Amid Capitol Hill Opposition, High-Speed Rail Gets Second Wind
By Curtis Tate, McClatchy Washington Bureau (TNS)
WASHINGTON — Is President Barack Obama’s vision for high-speed rail dead? If so, you couldn’t tell it from a group of rail supporters gathered in the nation’s capital this week.
And for the first time, they can point to tangible progress. California’s $68 billion system broke ground in January. Efforts are under way to bring high-speed rail projects to Texas, Florida, Minnesota, and North Carolina.
Republicans in Congress have cut off additional funding for the president’s program, and the California project in particular still has its skeptics, in both parties. But supporters say it’s just the beginning of a decades-long effort to improve passenger rail service throughout the country.
Dan Richard, chairman of the California High-Speed Rail Authority, noted that the Golden Gate Bridge generated 2,300 lawsuits against the project when it was first proposed. The California rail project, he said, has so far triggered only four.
Critics have called it a train to nowhere. But Richard said people said that initially about San Francisco’s Bay Area Rapid Transit.
“Our project has been controversial,” he told a conference of the U.S. High-Speed Rail Association. “But it’s always good to remind ourselves that these things are never, ever easy.”
Some of the project’s most vocal critics are prominent members of Congress from California’s Central Valley, where construction is under way on the first segment of track. Among them: Republican Representatives Kevin McCarthy, the House majority leader, and Jeff Denham.
Denham, chairman of the House rail subcommittee, called the project “a failure ten years in the making” when it broke ground in Fresno in January.
“It’s hard to celebrate breaking ground on what is likely to become abandoned pieces of track that never connect to a usable segment,” Denham said at the time.
Speaking to project supporters on Tuesday, Representative Jim Costa, a California Democrat, said that his Republican colleagues from California supported high-speed rail when they were members of the state legislature but turned against it when they were elected to Congress.
“People can always find a reason to be against something,” he said.
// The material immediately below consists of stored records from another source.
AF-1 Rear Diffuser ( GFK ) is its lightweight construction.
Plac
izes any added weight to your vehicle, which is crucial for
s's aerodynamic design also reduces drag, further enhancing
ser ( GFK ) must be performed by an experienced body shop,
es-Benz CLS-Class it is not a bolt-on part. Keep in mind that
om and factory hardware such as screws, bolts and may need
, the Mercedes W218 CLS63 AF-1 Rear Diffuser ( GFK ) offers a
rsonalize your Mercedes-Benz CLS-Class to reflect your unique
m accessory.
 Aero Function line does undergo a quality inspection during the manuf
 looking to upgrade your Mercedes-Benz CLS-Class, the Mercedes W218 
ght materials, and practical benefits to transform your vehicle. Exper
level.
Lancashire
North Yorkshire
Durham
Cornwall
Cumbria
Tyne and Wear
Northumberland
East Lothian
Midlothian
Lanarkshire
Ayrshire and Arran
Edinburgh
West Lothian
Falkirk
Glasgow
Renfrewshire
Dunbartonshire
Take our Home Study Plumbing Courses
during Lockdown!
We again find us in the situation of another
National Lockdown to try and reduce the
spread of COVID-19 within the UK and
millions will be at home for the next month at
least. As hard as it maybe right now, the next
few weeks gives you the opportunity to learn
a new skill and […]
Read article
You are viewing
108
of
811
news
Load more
The California project does have the backing of some Republicans. Fresno Mayor Ashley Swearengin stood with Governor Jerry Brown, a Democrat, at the January groundbreaking.
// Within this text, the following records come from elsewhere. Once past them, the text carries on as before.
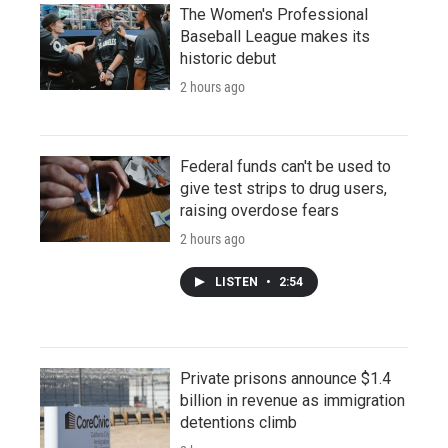
The Women's Professional
Baseball League makes its
historic debut
2 hours ago
Federal funds can't be used to
give test strips to drug users,
raising overdose fears
2 hours ago
LISTEN
•
2:54
Private prisons announce $1.4
billion in revenue as immigration
detentions climb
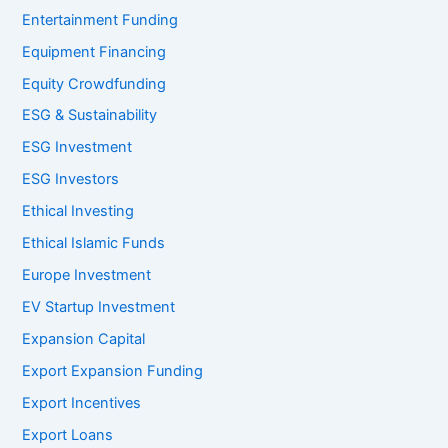
Entertainment Funding
Equipment Financing
Equity Crowdfunding
ESG & Sustainability
ESG Investment
ESG Investors
Ethical Investing
Ethical Islamic Funds
Europe Investment
EV Startup Investment
Expansion Capital
Export Expansion Funding
Export Incentives
Export Loans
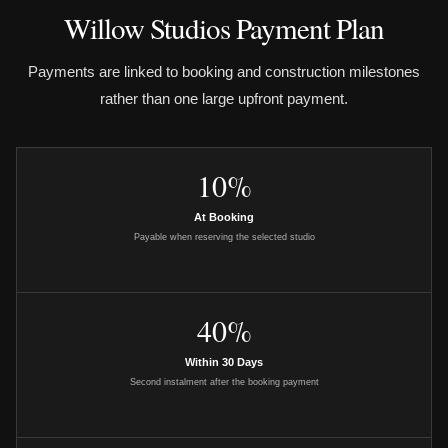
Willow Studios Payment Plan
Payments are linked to booking and construction milestones
rather than one large upfront payment.
10%
At Booking
Payable when reserving the selected studio
40%
Within 30 Days
Second instalment after the booking payment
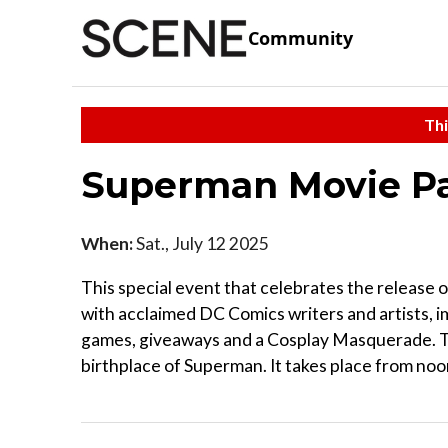
Community
Thi
Superman Movie Pa
When:
Sat., July 12 2025
This special event that celebrates the release 
with acclaimed DC Comics writers and artists, 
games, giveaways and a Cosplay Masquerade. Th
birthplace of Superman. It takes place from noon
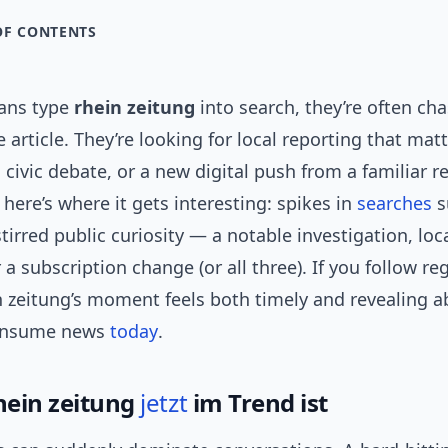
OF CONTENTS
ans type
rhein zeitung
into search, they’re often ch
e article. They’re looking for local reporting that ma
, civic debate, or a new digital push from a familiar r
here’s where it gets interesting: spikes in
searches
s
irred public curiosity — a notable investigation, loca
 a subscription change (or all three). If you follow re
n zeitung’s moment feels both timely and revealing 
onsume news
today
.
hein zeitung
jetzt
im Trend ist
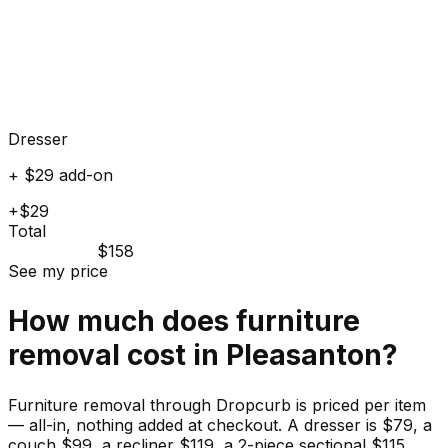
Dresser
+ $29 add-on
+$29
Total
$158
See my price
How much does
furniture
removal cost in
Pleasanton
?
Furniture removal through Dropcurb is priced per item
— all-in, nothing added at checkout. A dresser is $79, a
couch $99, a recliner $119, a 2-piece sectional $115.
But not all Democrats are on board. California Lieutenant Governor Gavin Newsom, who has his eye on the governor’s mansion, dropped his support for the project. State Attorney General Kamala Harris, who’s running for the U.S. Senate next year, hasn’t publicly endorsed it.
But other states with Republican governors and legislatures are taking a serious look at their own high-speed rail plans.
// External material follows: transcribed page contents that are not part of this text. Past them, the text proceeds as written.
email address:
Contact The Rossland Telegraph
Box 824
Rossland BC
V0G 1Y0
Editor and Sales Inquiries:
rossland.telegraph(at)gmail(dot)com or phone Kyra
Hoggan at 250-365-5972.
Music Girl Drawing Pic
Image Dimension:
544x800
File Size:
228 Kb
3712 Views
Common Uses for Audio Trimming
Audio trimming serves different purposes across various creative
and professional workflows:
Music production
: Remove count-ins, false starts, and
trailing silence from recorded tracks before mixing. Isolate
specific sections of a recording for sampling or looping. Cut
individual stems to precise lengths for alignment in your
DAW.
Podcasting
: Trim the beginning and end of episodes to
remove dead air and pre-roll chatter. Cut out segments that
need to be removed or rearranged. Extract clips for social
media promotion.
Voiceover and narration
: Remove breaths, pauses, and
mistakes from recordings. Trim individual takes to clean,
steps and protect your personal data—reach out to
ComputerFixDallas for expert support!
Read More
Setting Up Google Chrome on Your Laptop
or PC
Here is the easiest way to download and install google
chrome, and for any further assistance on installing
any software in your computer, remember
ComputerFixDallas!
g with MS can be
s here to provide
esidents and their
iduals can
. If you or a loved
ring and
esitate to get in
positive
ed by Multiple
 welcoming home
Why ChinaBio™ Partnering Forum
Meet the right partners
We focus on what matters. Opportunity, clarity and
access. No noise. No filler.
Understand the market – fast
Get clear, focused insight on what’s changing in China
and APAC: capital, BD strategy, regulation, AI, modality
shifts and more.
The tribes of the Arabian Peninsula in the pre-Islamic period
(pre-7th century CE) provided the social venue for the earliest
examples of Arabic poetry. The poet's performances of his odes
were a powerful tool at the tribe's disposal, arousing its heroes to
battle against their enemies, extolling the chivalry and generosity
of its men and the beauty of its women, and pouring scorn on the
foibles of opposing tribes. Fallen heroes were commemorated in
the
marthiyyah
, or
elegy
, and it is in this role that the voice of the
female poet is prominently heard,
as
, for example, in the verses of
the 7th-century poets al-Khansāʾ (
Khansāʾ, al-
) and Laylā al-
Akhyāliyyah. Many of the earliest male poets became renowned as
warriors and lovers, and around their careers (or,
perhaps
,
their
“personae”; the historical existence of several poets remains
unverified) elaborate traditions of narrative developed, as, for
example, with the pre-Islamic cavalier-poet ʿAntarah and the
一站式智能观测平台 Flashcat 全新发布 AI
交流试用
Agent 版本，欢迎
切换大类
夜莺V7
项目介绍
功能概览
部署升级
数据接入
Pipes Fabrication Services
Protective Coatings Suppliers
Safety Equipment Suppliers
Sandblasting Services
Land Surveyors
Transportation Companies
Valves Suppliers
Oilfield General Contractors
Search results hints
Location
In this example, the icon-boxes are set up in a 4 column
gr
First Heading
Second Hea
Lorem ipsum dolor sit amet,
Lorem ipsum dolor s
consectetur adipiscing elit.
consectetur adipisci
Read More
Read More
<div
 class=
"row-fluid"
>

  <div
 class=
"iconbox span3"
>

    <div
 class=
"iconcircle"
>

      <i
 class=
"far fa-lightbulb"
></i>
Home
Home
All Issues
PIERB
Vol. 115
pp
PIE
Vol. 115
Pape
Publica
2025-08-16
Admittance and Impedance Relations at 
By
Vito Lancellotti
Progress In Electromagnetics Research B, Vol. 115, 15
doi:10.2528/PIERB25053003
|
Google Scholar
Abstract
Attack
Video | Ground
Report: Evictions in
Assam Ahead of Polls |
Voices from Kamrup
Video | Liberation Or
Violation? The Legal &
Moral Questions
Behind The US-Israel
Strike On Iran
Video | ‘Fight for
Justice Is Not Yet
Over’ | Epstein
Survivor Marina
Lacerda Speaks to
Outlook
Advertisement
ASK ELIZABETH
North Carolina, for example, is two years away from completing a $520 million upgrade for passenger trains that connect three of the state’s largest population centers: Charlotte, Greensboro, and Raleigh. Although it won’t meet the definition of high-speed rail, that could be coming.
“It’s for the future,” said Paul Worley, director of the rail division at the North Carolina Department of Transportation, “but it’s also for the present, too.”
North Carolina is studying a 220 mph rail link from Charlotte to Atlanta, one that would eventually connect to Washington, where it would meet Amtrak’s Northeast Corridor.
Many critics say the Northeast Corridor should get the investment in high-speed rail first because of its population density. But Richard of the California High-Speed Rail Authority said that his state has its own version of the Northeast Corridor, Los Angeles to San Francisco, one of the most congested short-haul air routes in the country. He said he hoped to connect the two cities within 15 years.
The project still needs a hefty dose of private capital for completion. But Richard said he was optimistic that investors would step up. The state’s population is growing, he said, and the rail system is an effective way to move it.
“We’re building something in California that’s going to last for generations,” he said.